DESCRIPTION OF THE TASK —
Within the data, how many lines hold the word "step"? Answer with nothing but the number.
** Opening RAW DATA block **
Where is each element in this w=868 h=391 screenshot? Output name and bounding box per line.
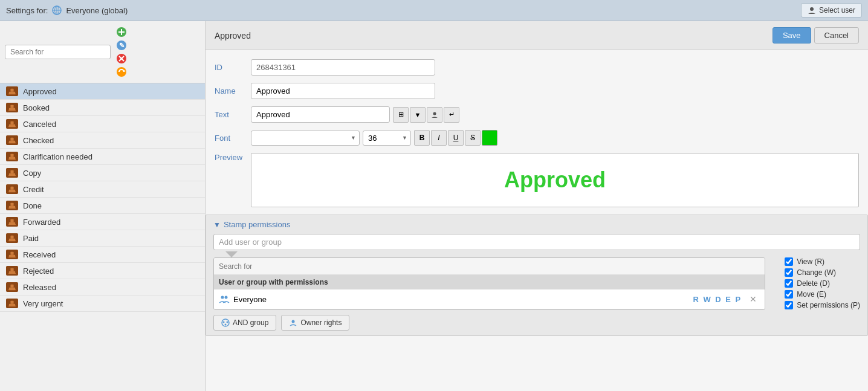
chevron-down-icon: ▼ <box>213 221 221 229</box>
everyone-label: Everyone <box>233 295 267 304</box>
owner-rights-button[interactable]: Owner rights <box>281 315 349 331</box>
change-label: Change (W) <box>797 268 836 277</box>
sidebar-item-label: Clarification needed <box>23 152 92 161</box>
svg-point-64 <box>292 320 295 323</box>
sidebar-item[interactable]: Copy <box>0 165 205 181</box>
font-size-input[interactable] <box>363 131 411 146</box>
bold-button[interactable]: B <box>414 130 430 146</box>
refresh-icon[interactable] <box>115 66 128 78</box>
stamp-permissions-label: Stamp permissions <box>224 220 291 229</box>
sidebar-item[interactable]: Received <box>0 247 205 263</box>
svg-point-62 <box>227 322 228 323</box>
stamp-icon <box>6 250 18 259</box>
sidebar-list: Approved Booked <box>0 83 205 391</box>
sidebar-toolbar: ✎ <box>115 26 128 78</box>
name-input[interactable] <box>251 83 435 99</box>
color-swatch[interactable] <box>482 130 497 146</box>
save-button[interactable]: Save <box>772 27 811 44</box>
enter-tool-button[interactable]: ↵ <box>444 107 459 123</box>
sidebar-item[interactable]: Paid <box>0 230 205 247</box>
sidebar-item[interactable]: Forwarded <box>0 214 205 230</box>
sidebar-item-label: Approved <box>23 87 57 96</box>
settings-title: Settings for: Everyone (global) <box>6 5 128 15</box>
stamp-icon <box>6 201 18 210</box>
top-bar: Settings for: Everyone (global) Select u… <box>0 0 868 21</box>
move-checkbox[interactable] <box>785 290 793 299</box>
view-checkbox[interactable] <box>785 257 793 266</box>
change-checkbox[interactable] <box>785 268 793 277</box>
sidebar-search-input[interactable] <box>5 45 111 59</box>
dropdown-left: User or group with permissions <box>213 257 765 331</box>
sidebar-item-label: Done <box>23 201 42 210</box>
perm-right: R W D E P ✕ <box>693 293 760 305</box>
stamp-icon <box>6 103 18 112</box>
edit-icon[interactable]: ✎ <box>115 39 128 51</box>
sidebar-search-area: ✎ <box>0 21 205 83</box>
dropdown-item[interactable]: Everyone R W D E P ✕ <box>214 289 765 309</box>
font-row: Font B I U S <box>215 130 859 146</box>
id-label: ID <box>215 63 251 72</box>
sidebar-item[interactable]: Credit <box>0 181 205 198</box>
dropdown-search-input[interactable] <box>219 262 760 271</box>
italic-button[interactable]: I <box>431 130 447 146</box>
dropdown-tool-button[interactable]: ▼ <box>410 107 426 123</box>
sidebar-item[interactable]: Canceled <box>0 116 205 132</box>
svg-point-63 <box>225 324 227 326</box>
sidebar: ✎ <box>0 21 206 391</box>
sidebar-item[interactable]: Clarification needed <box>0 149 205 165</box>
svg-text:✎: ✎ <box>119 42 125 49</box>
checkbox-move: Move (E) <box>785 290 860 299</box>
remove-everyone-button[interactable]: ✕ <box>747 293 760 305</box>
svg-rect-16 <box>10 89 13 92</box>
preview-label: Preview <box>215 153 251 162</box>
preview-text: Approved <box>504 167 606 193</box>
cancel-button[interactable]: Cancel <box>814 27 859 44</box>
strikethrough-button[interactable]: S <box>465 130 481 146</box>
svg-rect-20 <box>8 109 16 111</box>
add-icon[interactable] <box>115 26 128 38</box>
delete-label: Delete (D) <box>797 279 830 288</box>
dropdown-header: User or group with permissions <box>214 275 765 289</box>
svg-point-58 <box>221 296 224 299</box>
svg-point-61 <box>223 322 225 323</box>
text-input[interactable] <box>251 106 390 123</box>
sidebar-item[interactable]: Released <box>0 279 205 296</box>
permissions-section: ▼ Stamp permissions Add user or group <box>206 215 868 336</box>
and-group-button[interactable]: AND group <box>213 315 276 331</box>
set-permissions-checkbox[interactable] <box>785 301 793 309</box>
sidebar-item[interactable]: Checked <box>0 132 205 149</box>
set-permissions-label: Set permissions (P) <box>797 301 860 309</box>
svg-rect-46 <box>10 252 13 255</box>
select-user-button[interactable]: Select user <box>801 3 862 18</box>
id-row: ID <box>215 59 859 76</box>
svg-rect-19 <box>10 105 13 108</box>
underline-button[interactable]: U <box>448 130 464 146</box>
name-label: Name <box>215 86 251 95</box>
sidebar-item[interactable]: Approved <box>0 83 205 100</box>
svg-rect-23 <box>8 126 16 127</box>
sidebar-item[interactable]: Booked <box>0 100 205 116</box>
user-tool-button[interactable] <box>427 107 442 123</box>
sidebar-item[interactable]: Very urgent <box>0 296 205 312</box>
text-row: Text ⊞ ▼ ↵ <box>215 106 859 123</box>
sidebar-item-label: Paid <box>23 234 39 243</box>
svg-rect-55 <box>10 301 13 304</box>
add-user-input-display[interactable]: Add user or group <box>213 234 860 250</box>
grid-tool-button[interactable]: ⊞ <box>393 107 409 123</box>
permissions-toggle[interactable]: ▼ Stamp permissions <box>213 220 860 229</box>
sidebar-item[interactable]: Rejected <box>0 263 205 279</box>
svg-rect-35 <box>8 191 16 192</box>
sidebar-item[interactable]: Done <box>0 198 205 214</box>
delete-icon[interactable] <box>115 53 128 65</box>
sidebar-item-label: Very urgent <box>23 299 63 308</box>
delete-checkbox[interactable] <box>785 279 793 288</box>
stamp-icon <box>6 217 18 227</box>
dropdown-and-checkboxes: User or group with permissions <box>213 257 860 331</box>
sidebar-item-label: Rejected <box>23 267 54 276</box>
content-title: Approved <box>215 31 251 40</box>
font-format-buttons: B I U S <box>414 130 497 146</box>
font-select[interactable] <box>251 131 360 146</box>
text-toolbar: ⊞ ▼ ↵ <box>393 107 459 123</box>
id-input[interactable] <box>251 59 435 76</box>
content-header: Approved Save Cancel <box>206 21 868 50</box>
** Closing RAW DATA block **
** Opening RAW DATA block **
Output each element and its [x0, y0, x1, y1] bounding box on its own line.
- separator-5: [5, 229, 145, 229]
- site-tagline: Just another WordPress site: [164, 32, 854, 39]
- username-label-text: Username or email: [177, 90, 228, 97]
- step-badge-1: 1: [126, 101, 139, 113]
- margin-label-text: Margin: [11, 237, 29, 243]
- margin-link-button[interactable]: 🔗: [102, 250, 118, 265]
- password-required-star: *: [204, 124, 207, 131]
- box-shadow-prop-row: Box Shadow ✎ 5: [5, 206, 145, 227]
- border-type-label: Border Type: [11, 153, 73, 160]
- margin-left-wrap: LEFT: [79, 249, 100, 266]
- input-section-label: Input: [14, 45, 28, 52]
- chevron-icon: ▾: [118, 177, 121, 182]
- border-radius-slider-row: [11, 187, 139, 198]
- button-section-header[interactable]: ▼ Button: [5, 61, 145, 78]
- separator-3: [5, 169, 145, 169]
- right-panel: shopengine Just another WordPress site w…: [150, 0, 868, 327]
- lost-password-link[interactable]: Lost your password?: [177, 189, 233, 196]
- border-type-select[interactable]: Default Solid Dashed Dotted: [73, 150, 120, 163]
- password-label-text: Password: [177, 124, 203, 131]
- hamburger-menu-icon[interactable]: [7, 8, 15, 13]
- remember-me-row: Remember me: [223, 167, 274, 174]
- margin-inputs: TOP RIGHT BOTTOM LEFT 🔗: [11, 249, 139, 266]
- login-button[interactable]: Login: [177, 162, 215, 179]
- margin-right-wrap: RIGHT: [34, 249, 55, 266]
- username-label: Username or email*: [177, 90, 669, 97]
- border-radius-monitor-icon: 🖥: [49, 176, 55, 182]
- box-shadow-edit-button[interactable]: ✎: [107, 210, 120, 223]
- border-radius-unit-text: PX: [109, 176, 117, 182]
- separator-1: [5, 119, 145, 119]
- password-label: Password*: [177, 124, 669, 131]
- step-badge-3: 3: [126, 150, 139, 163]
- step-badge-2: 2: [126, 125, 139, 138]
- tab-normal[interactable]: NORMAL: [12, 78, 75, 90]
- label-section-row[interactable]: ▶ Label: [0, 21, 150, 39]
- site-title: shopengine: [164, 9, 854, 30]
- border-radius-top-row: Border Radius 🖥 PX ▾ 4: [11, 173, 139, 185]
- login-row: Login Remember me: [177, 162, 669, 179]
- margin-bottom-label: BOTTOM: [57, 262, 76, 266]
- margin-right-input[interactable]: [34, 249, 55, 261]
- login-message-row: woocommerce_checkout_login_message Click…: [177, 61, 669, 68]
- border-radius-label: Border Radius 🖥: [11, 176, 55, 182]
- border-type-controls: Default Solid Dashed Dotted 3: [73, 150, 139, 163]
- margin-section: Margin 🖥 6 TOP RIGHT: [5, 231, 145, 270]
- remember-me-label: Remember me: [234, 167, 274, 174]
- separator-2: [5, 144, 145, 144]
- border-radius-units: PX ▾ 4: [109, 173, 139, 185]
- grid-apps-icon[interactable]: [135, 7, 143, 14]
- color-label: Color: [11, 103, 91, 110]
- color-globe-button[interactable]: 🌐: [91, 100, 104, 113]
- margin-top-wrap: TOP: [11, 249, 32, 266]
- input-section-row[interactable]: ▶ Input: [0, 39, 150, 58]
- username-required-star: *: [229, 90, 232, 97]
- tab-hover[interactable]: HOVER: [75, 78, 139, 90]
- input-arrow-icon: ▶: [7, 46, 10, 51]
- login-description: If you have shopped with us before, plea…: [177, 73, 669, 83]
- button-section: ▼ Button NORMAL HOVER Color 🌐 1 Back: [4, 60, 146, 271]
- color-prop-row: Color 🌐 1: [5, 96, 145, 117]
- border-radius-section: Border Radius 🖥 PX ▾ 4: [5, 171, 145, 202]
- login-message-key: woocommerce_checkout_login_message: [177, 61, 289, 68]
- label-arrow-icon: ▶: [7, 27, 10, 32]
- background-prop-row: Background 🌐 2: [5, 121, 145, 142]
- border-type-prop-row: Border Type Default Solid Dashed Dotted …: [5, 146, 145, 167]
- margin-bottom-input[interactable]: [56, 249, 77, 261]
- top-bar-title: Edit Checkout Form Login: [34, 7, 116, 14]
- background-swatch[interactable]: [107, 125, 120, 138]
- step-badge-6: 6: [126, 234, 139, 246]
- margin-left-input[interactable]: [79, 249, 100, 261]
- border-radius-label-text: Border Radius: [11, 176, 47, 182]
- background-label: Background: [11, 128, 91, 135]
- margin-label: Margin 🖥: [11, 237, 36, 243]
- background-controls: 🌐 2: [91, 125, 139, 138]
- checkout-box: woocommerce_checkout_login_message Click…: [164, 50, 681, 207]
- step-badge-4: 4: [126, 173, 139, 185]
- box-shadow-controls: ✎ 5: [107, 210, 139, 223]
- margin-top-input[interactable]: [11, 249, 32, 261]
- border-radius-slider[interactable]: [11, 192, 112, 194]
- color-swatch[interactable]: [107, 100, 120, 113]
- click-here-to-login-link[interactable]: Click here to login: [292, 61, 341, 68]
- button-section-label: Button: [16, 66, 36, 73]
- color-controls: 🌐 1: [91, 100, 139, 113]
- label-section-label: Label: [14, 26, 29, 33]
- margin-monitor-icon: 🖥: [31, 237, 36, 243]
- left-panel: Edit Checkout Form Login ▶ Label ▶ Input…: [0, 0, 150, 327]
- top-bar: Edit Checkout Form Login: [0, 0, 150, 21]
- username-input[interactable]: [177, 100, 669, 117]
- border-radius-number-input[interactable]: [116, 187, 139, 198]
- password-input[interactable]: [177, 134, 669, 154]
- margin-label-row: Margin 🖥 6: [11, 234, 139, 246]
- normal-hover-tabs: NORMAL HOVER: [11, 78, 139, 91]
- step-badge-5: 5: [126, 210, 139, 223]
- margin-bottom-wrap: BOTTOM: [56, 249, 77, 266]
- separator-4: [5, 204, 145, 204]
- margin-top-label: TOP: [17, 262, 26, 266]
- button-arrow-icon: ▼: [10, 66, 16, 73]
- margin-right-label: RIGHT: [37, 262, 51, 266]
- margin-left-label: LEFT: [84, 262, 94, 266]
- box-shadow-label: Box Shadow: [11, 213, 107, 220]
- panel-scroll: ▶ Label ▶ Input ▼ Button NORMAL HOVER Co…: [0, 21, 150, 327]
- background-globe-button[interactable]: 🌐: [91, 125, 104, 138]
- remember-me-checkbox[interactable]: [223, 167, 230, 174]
** Closing RAW DATA block **
TASK RESPONSE —
6